# Data excerpts
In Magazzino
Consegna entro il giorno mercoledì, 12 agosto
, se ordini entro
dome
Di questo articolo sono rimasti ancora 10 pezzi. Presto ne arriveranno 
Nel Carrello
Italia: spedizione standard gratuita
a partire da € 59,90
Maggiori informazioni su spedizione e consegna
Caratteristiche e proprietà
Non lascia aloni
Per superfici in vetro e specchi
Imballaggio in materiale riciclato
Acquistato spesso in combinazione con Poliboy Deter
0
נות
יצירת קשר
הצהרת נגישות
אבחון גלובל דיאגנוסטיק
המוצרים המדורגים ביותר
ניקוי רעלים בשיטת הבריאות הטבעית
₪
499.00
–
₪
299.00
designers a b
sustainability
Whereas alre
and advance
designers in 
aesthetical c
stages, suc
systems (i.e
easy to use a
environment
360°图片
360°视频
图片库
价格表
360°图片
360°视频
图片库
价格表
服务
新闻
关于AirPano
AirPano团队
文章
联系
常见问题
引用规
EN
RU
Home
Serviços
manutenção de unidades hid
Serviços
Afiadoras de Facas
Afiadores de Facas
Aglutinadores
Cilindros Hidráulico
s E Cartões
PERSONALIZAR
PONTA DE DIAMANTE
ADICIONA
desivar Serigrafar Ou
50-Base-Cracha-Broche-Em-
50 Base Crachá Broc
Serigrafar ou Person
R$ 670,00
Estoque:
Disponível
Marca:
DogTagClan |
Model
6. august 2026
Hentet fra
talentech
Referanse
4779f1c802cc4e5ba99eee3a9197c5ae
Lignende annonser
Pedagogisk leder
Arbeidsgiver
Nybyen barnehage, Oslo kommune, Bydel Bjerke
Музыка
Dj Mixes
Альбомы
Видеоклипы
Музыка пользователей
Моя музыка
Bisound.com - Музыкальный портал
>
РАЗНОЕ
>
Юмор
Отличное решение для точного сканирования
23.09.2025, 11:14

--

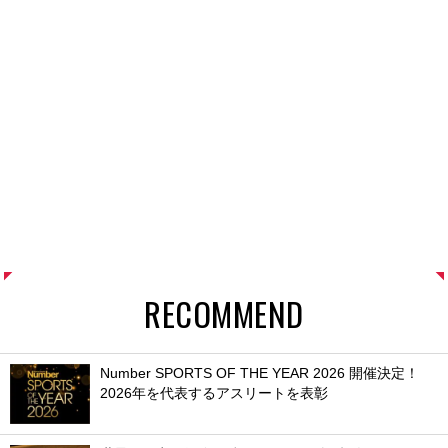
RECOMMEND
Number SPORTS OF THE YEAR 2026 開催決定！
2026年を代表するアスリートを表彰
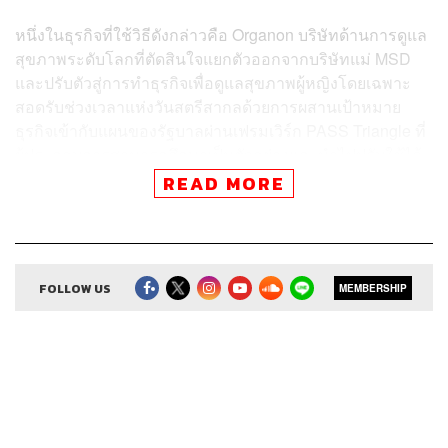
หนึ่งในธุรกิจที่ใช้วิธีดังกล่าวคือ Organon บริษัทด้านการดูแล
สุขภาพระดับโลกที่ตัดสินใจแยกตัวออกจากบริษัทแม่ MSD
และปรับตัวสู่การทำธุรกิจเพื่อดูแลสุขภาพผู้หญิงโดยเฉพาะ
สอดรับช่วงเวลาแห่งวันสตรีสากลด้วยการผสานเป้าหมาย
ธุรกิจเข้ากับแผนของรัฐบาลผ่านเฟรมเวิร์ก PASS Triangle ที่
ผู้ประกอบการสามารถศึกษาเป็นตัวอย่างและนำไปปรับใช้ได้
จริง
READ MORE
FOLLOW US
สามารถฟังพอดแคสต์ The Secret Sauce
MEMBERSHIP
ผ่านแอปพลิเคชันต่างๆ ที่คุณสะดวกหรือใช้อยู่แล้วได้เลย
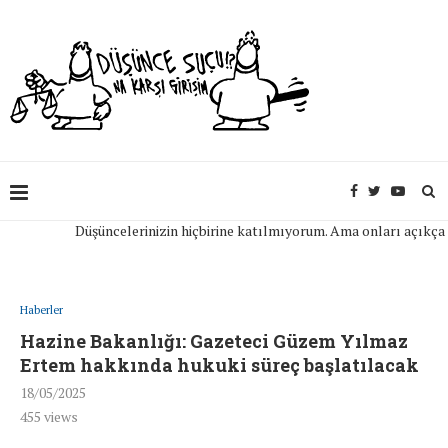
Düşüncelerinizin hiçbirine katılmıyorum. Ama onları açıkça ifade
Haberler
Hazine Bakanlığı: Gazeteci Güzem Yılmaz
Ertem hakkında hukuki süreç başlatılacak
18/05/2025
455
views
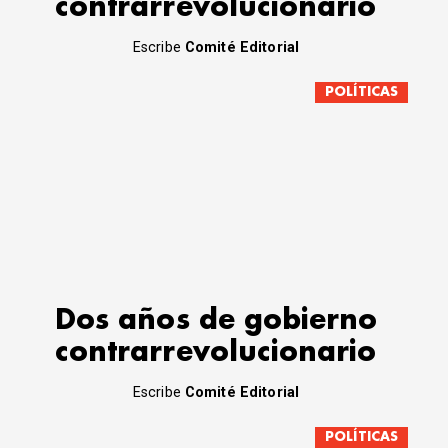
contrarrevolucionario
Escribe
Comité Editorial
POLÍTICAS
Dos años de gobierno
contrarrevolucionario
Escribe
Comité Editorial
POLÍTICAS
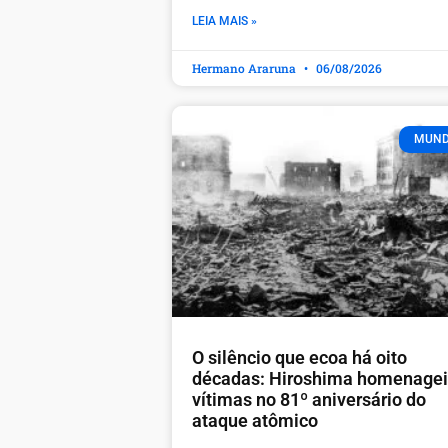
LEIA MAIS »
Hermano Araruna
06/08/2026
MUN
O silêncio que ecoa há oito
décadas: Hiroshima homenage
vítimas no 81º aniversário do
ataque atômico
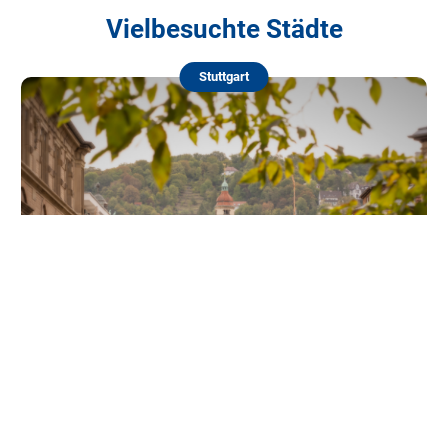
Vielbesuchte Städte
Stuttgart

# What to do
Please transcribe exactly the part of the records that opens with the line containing "ผู้ประกอบการสา" and closes with the line containing "vítimas no 81º aniversário do", both ends included, and leave out the pictures.

# Answer space
ผู้ประกอบการสามารถศึกษาเป็นตัวอย่างและนำไปปรับใช้ได้
จริง
READ MORE
FOLLOW US
สามารถฟังพอดแคสต์ The Secret Sauce
MEMBERSHIP
ผ่านแอปพลิเคชันต่างๆ ที่คุณสะดวกหรือใช้อยู่แล้วได้เลย
Düşüncelerinizin hiçbirine katılmıyorum. Ama onları açıkça ifade
Haberler
Hazine Bakanlığı: Gazeteci Güzem Yılmaz
Ertem hakkında hukuki süreç başlatılacak
18/05/2025
455
views
contrarrevolucionario
Escribe
Comité Editorial
POLÍTICAS
Dos años de gobierno
contrarrevolucionario
Escribe
Comité Editorial
POLÍTICAS
LEIA MAIS »
Hermano Araruna
06/08/2026
MUN
O silêncio que ecoa há oito
décadas: Hiroshima homenage
vítimas no 81º aniversário do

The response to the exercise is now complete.